### Data for this exercise:
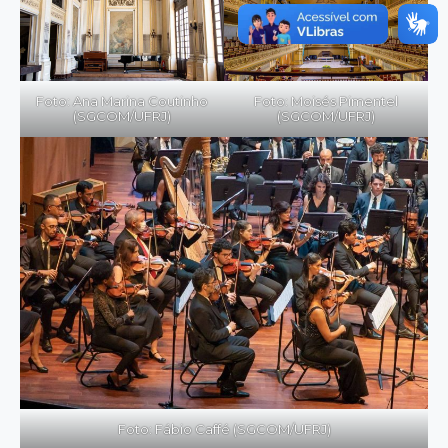
Foto: Ana Marina Coutinho
Foto: Moisés Pimentel
(SGCOM/UFRJ)
(SGCOM/UFRJ)
Foto: Fábio Caffé (SGCOM/UFRJ)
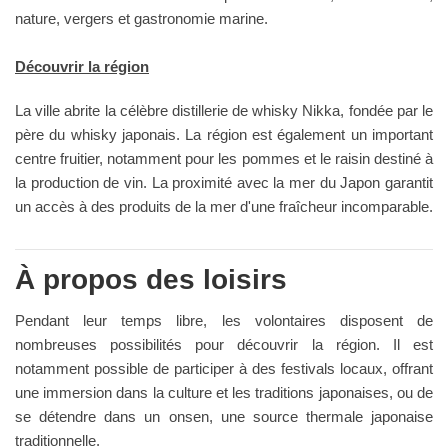
nature, vergers et gastronomie marine.
Découvrir la région
La ville abrite la célèbre distillerie de whisky Nikka, fondée par le
père du whisky japonais. La région est également un important
centre fruitier, notamment pour les pommes et le raisin destiné à
la production de vin. La proximité avec la mer du Japon garantit
un accès à des produits de la mer d'une fraîcheur incomparable.
À propos des loisirs
Pendant leur temps libre, les volontaires disposent de
nombreuses possibilités pour découvrir la région. Il est
notamment possible de participer à des festivals locaux, offrant
une immersion dans la culture et les traditions japonaises, ou de
se détendre dans un onsen, une source thermale japonaise
traditionnelle.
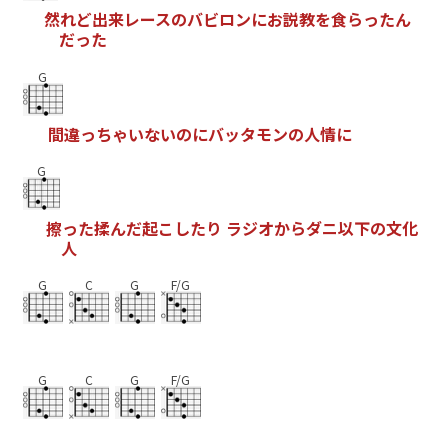
然
れ
ど
出
来
レ
ー
ス
の
バ
ビ
ロ
ン
に
お
説
教
を
食
ら
っ
た
ん
だ
っ
た
G
間
違
っ
ち
ゃ
い
な
い
の
に
バ
ッ
タ
モ
ン
の
人
情
に
G
擦
っ
た
揉
ん
だ
起
こ
し
た
り
ラ
ジ
オ
か
ら
ダ
ニ
以
下
の
文
化
人
G
C
G
F/G
G
C
G
F/G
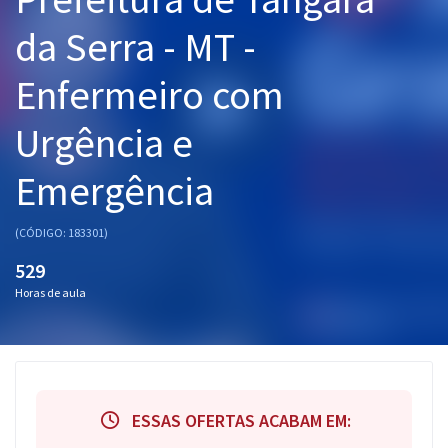
Pós
da Serra - MT -
Graduação
Enfermeiro com
OAB
Urgência e
Mentorias
Emergência
Questões grátis
(CÓDIGO: 183301)
Conteúdo gratuito
529
Blog
Horas de aula
Aprovados
Atendimento
ESSAS OFERTAS ACABAM EM:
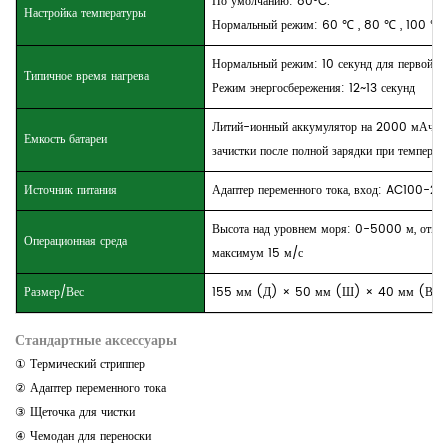
По умолчанию: 80°C.
Настройка температуры
Нормальный режим: 60
℃
, 80
℃ ,
100
℃
Нормальный режим: 10 секунд для первой за
Типичное время нагрева
Режим энергосбережения: 12~13 секунд
Литий-ионный аккумулятор на 2000 мАч. Вр
Емкость батареи
зачистки после полной зарядки при температ
Источник питания
Адаптер переменного тока, вход: AC100-2
Высота над уровнем моря: 0-5000 м, относ
Операционная среда
максимум 15 м/с
Размер/Вес
155 мм (Д)
×
50 мм (Ш)
×
40 мм (В) 
Стандартные аксессуары
① Термический стриппер
② Адаптер переменного тока
③ Щеточка для чистки
④ Чемодан для переноски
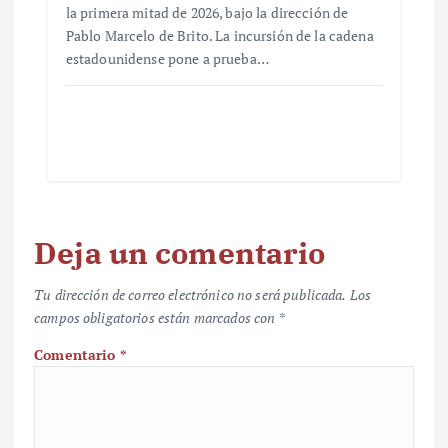
la primera mitad de 2026, bajo la dirección de
Pablo Marcelo de Brito. La incursión de la cadena
estadounidense pone a prueba…
Deja un comentario
Tu dirección de correo electrónico no será publicada.
Los
campos obligatorios están marcados con
*
Comentario
*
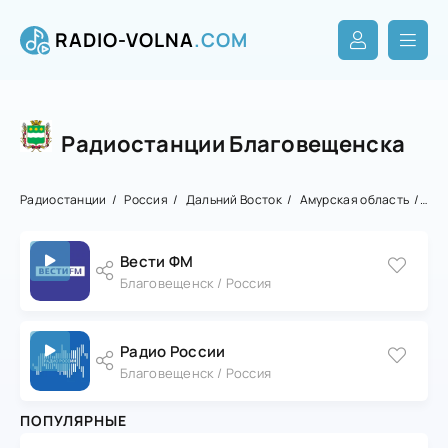
RADIO-VOLNA
.COM
Радиостанции Благовещенска
Радиостанции
Россия
Дальний Восток
Амурская область
Бла
Вести ФМ
Благовещенск / Россия
Радио России
Благовещенск / Россия
ПОПУЛЯРНЫЕ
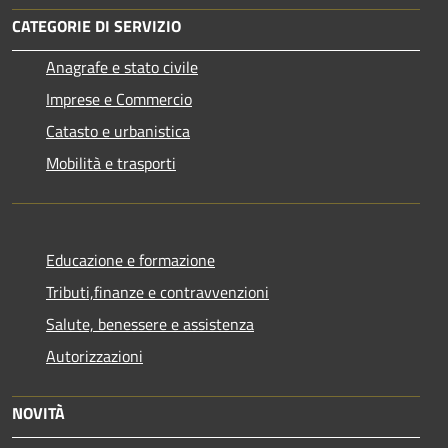
CATEGORIE DI SERVIZIO
Anagrafe e stato civile
Imprese e Commercio
Catasto e urbanistica
Mobilità e trasporti
Educazione e formazione
Tributi,finanze e contravvenzioni
Salute, benessere e assistenza
Autorizzazioni
NOVITÀ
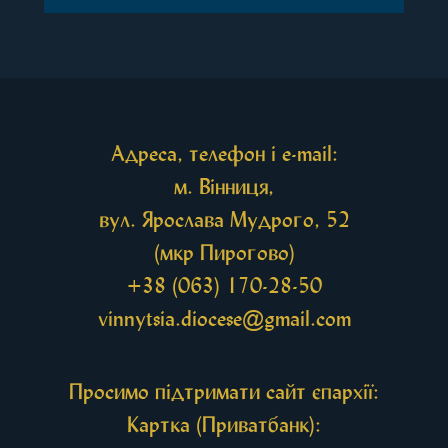
Перед початком богослужіння до храму була
принесена чудотворна ікона святої
рівноапостольної Марії Магдалини з часткою її
святих мощей, передана зі Святої Гори Афон.
Також для поклоніння вірянам […]
Адреса, телефон і e-mail:
м. Вінниця,
вул. Ярослава Мудрого, 52
(мкр Пирогово)
+38 (063) 170-28-50
vinnytsia.diocese@gmail.com
Просимо підтримати сайт єпархії:
Картка (Приватбанк):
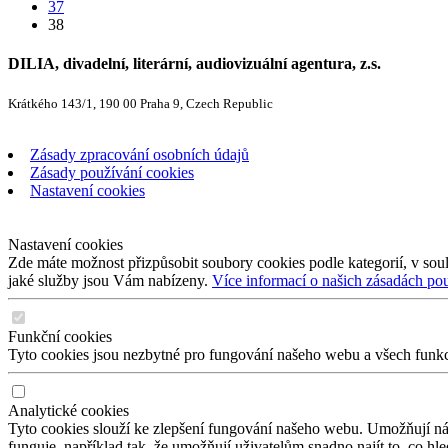
37
38
DILIA, divadelní, literární, audiovizuální agentura, z.s.
Krátkého 143/1, 190 00 Praha 9, Czech Republic
Zásady zpracování osobních údajů
Zásady používání cookies
Nastavení cookies
Nastavení cookies
Zde máte možnost přizpůsobit soubory cookies podle kategorií, v soul
jaké služby jsou Vám nabízeny.
Více informací o našich zásadách po
Funkční cookies
Tyto cookies jsou nezbytné pro fungování našeho webu a všech funkcí,
Analytické cookies
Tyto cookies slouží ke zlepšení fungování našeho webu. Umožňují nám
funguje, například tak, že umožňují uživatelům snadno najít to, co hl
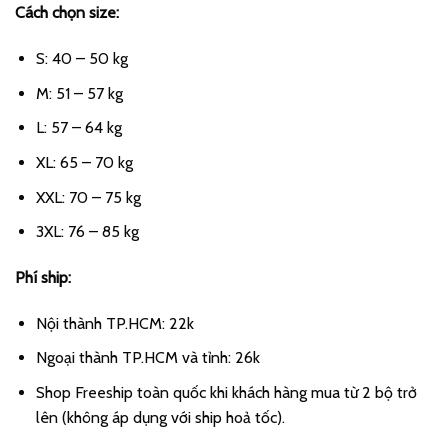
Cách chọn size:
là:
tại
280.000 ₫.
là:
S: 40 – 50 kg
250.000 ₫.
M: 51 – 57 kg
L: 57 – 64 kg
XL: 65 – 70 kg
XXL: 70 – 75 kg
3XL: 76 – 85 kg
Phí ship:
Nội thành TP.HCM: 22k
Ngoại thành TP.HCM và tỉnh: 26k
Shop Freeship toàn quốc khi khách hàng mua từ 2 bộ trở
lên (không áp dụng với ship hoả tốc).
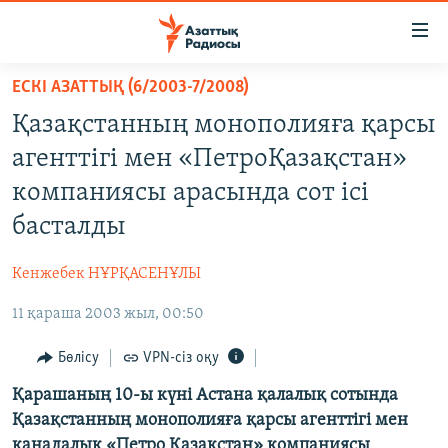
Accessibility
links
Skip
ЕСКІ АЗАТТЫҚ (6/2003-7/2008)
to
ЖАҢАЛЫҚТАР
Қазақстанның монополияға қарсы
main
САЯСАТ
content
агенттігі мен «ПетроҚазақстан»
AZATTYQTV
Skip
компаниясы арасында сот ісі
to
ҚАҢТАР ОҚИҒАСЫ
басталды
main
АДАМ ҚҰҚЫҚТАРЫ
Navigation
Кенжебек НҰРҚАСЕНҰЛЫ
Skip
ӘЛЕУМЕТ
to
11 қараша 2003 жыл, 00:50
ӘЛЕМ
Search
АРНАЙЫ ЖОБАЛАР
Бөлісу
VPN-сіз оқу
Қарашаның 10-ы күні Астана қалалық сотында
Русский
Қазақстанның монополияға қарсы агенттігі мен
канадалық «Петро Қазақстан» компаниясы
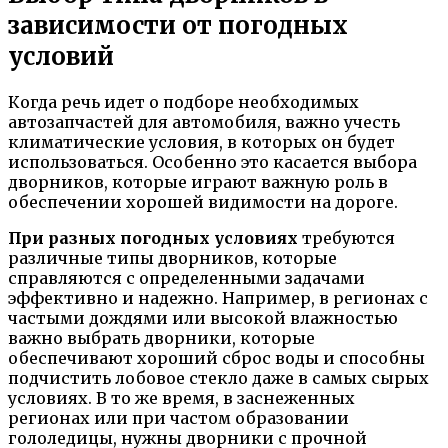
зависимости от погодных
условий
Когда речь идет о подборе необходимых
автозапчастей для автомобиля, важно учесть
климатические условия, в которых он будет
использоваться. Особенно это касается выбора
дворников, которые играют важную роль в
обеспечении хорошей видимости на дороге.
При разных погодных условиях
требуются
различные типы дворников, которые
справляются с определенными задачами
эффективно и надежно. Например, в регионах с
частыми дождями или высокой влажностью
важно выбрать дворники, которые
обеспечивают хороший сброс воды и способны
подчистить лобовое стекло даже в самых сырых
условиях. В то же время, в заснеженных
регионах или при частом образовании
гололедицы, нужны дворники с прочной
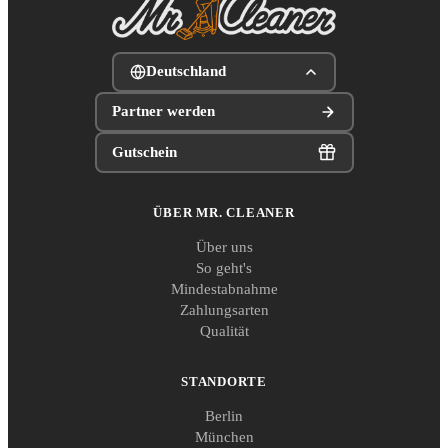
Deutschland
Partner werden
Gutschein
ÜBER MR. CLEANER
Über uns
So geht's
Mindestabnahme
Zahlungsarten
Qualität
STANDORTE
Berlin
München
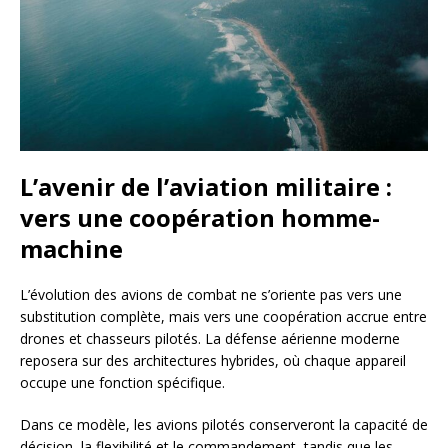
L’avenir de l’aviation militaire :
vers une coopération homme-
machine
L’évolution des avions de combat ne s’oriente pas vers une
substitution complète, mais vers une coopération accrue entre
drones et chasseurs pilotés. La défense aérienne moderne
reposera sur des architectures hybrides, où chaque appareil
occupe une fonction spécifique.
Dans ce modèle, les avions pilotés conserveront la capacité de
décision, la flexibilité et le commandement, tandis que les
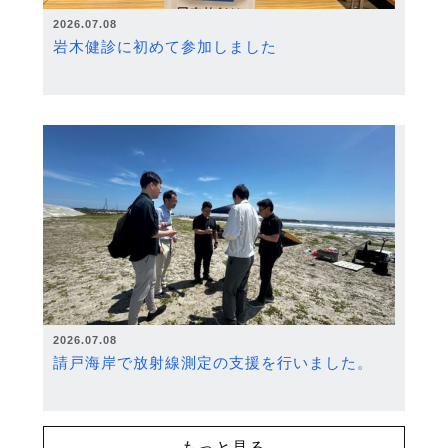
2026.07.08
岩木健診に初めて参加しました
2026.07.08
請戸海岸で放射線測定の支援を行いました。
もっと見る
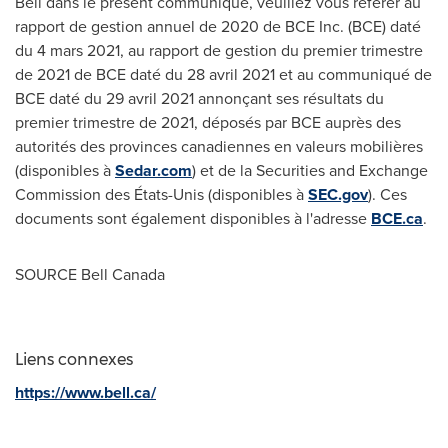
Bell dans le présent communiqué, veuillez vous référer au
rapport de gestion annuel de 2020 de BCE Inc. (BCE) daté
du 4 mars 2021, au rapport de gestion du premier trimestre
de 2021 de BCE daté du 28 avril
2021 et
au communiqué de
BCE daté du 29 avril 2021 annonçant ses résultats du
premier trimestre de 2021, déposés par BCE auprès des
autorités des provinces canadiennes en valeurs mobilières
(disponibles à
Sedar.com
) et de la Securities and Exchange
Commission des États-Unis (disponibles à
SEC.gov
). Ces
documents sont également disponibles à l'adresse
BCE.ca
.
SOURCE
Bell Canada
Liens connexes
https://www.bell.ca/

### The task:
From the first record to the last, retype everything exactly except the images.

### Problem solution:
Foto: Ana Marina Coutinho
Foto: Moisés Pimentel
(SGCOM/UFRJ)
(SGCOM/UFRJ)
Foto: Fábio Caffé (SGCOM/UFRJ)
nature, vergers et gastronomie marine.
Découvrir la région
La ville abrite la célèbre distillerie de whisky Nikka, fondée par le
père du whisky japonais. La région est également un important
centre fruitier, notamment pour les pommes et le raisin destiné à
la production de vin. La proximité avec la mer du Japon garantit
un accès à des produits de la mer d'une fraîcheur incomparable.
À propos des loisirs
Pendant leur temps libre, les volontaires disposent de
nombreuses possibilités pour découvrir la région. Il est
notamment possible de participer à des festivals locaux, offrant
une immersion dans la culture et les traditions japonaises, ou de
se détendre dans un onsen, une source thermale japonaise
traditionnelle.
然
れ
ど
出
来
レ
ー
ス
の
バ
ビ
ロ
ン
に
お
説
教
を
食
ら
っ
た
ん
だ
っ
た
G
間
違
っ
ち
ゃ
い
な
い
の
に
バ
ッ
タ
モ
ン
の
人
情
に
G
擦
っ
た
揉
ん
だ
起
こ
し
た
り
ラ
ジ
オ
か
ら
ダ
ニ
以
下
の
文
化
人
G
C
G
F/G
G
C
G
F/G
Pós
da Serra - MT -
Graduação
Enfermeiro com
OAB
Urgência e
Mentorias
Emergência
Questões grátis
(CÓDIGO: 183301)
Conteúdo gratuito
529
Blog
Horas de aula
Aprovados
Atendimento
ESSAS OFERTAS ACABAM EM:
По умолчанию: 80°C.
Настройка температуры
Нормальный режим: 60
℃
, 80
℃ ,
100
℃
Нормальный режим: 10 секунд для первой за
Типичное время нагрева
Режим энергосбережения: 12~13 секунд
Литий-ионный аккумулятор на 2000 мАч. Вр
Емкость батареи
зачистки после полной зарядки при температ
Источник питания
Адаптер переменного тока, вход: AC100-2
Высота над уровнем моря: 0-5000 м, относ
Операционная среда
максимум 15 м/с
Размер/Вес
155 мм (Д)
×
50 мм (Ш)
×
40 мм (В) 
Стандартные аксессуары
① Термический стриппер
② Адаптер переменного тока
③ Щеточка для чистки
④ Чемодан для переноски
la primera mitad de 2026, bajo la dirección de
Pablo Marcelo de Brito. La incursión de la cadena
estadounidense pone a prueba…
Deja un comentario
Tu dirección de correo electrónico no será publicada.
Los
campos obligatorios están marcados con
*
Comentario
*
RADIO-VOLNA
.COM
Радиостанции Благовещенска
Радиостанции
Россия
Дальний Восток
Амурская область
Бла
Вести ФМ
Благовещенск / Россия
Радио России
Благовещенск / Россия
ПОПУЛЯРНЫЕ
CATEGORIE DI SERVIZIO
Anagrafe e stato civile
Imprese e Commercio
Catasto e urbanistica
Mobilità e trasporti
Educazione e formazione
Tributi,finanze e contravvenzioni
Salute, benessere e assistenza
Autorizzazioni
NOVITÀ
Перед початком богослужіння до храму була
принесена чудотворна ікона святої
рівноапостольної Марії Магдалини з часткою її
святих мощей, передана зі Святої Гори Афон.
Також для поклоніння вірянам […]
Адреса, телефон і e-mail:
м. Вінниця,
вул. Ярослава Мудрого, 52
(мкр Пирогово)
+38 (063) 170-28-50
vinnytsia.diocese@gmail.com
Просимо підтримати сайт єпархії:
Картка (Приватбанк):
37
38
DILIA, divadelní, literární, audiovizuální agentura, z.s.
Krátkého 143/1, 190 00 Praha 9, Czech Republic
Zásady zpracování osobních údajů
Zásady používání cookies
Nastavení cookies
Nastavení cookies
Zde máte možnost přizpůsobit soubory cookies podle kategorií, v soul
jaké služby jsou Vám nabízeny.
Více informací o našich zásadách po
Funkční cookies
Tyto cookies jsou nezbytné pro fungování našeho webu a všech funkcí,
Analytické cookies
Tyto cookies slouží ke zlepšení fungování našeho webu. Umožňují nám
funguje, například tak, že umožňují uživatelům snadno najít to, co hl
Cách chọn size:
là:
tại
280.000 ₫.
là:
S: 40 – 50 kg
250.000 ₫.
M: 51 – 57 kg
L: 57 – 64 kg
XL: 65 – 70 kg
XXL: 70 – 75 kg
3XL: 76 – 85 kg
Phí ship:
Nội thành TP.HCM: 22k
Ngoại thành TP.HCM và tỉnh: 26k
Shop Freeship toàn quốc khi khách hàng mua từ 2 bộ trở
lên (không áp dụng với ship hoả tốc).
Accessibility
links
Skip
ЕСКІ АЗАТТЫҚ (6/2003-7/2008)
to
ЖАҢАЛЫҚТАР
Қазақстанның монополияға қарсы
main
САЯСАТ
content
агенттігі мен «ПетроҚазақстан»
AZATTYQTV
Skip
компаниясы арасында сот ісі
to
ҚАҢТАР ОҚИҒАСЫ
басталды
main
АДАМ ҚҰҚЫҚТАРЫ
Navigation
Кенжебек НҰРҚАСЕНҰЛЫ
Skip
ӘЛЕУМЕТ
to
11 қараша 2003 жыл, 00:50
ӘЛЕМ
Search
АРНАЙЫ ЖОБАЛАР
Бөлісу
VPN-сіз оқу
Қарашаның 10-ы күні Астана қалалық сотында
Русский
Қазақстанның монополияға қарсы агенттігі мен
канадалық «Петро Қазақстан» компаниясы
зависимости от погодных
условий
Когда речь идет о подборе необходимых
автозапчастей для автомобиля, важно учесть
климатические условия, в которых он будет
использоваться. Особенно это касается выбора
дворников, которые играют важную роль в
обеспечении хорошей видимости на дороге.
При разных погодных условиях
требуются
различные типы дворников, которые
справляются с определенными задачами
эффективно и надежно. Например, в регионах с
частыми дождями или высокой влажностью
важно выбрать дворники, которые
обеспечивают хороший сброс воды и способны
подчистить лобовое стекло даже в самых сырых
условиях. В то же время, в заснеженных
регионах или при частом образовании
гололедицы, нужны дворники с прочной
Deutschland
Partner werden
Gutschein
ÜBER MR. CLEANER
Über uns
So geht's
Mindestabnahme
Zahlungsarten
Qualität
STANDORTE
Berlin
München
L’avenir de l’aviation militaire :
vers une coopération homme-
machine
L’évolution des avions de combat ne s’oriente pas vers une
substitution complète, mais vers une coopération accrue entre
drones et chasseurs pilotés. La défense aérienne moderne
reposera sur des architectures hybrides, où chaque appareil
occupe une fonction spécifique.
Dans ce modèle, les avions pilotés conserveront la capacité de
décision, la flexibilité et le commandement, tandis que les
2026.07.08
岩木健診に初めて参加しました
2026.07.08
請戸海岸で放射線測定の支援を行いました。
もっと見る
Bell dans le présent communiqué, veuillez vous référer au
rapport de gestion annuel de 2020 de BCE Inc. (BCE) daté
du 4 mars 2021, au rapport de gestion du premier trimestre
de 2021 de BCE daté du 28 avril
2021 et
au communiqué de
BCE daté du 29 avril 2021 annonçant ses résultats du
premier trimestre de 2021, déposés par BCE auprès des
autorités des provinces canadiennes en valeurs mobilières
(disponibles à
Sedar.com
) et de la Securities and Exchange
Commission des États-Unis (disponibles à
SEC.gov
). Ces
documents sont également disponibles à l'adresse
BCE.ca
.
SOURCE
Bell Canada
Liens connexes
https://www.bell.ca/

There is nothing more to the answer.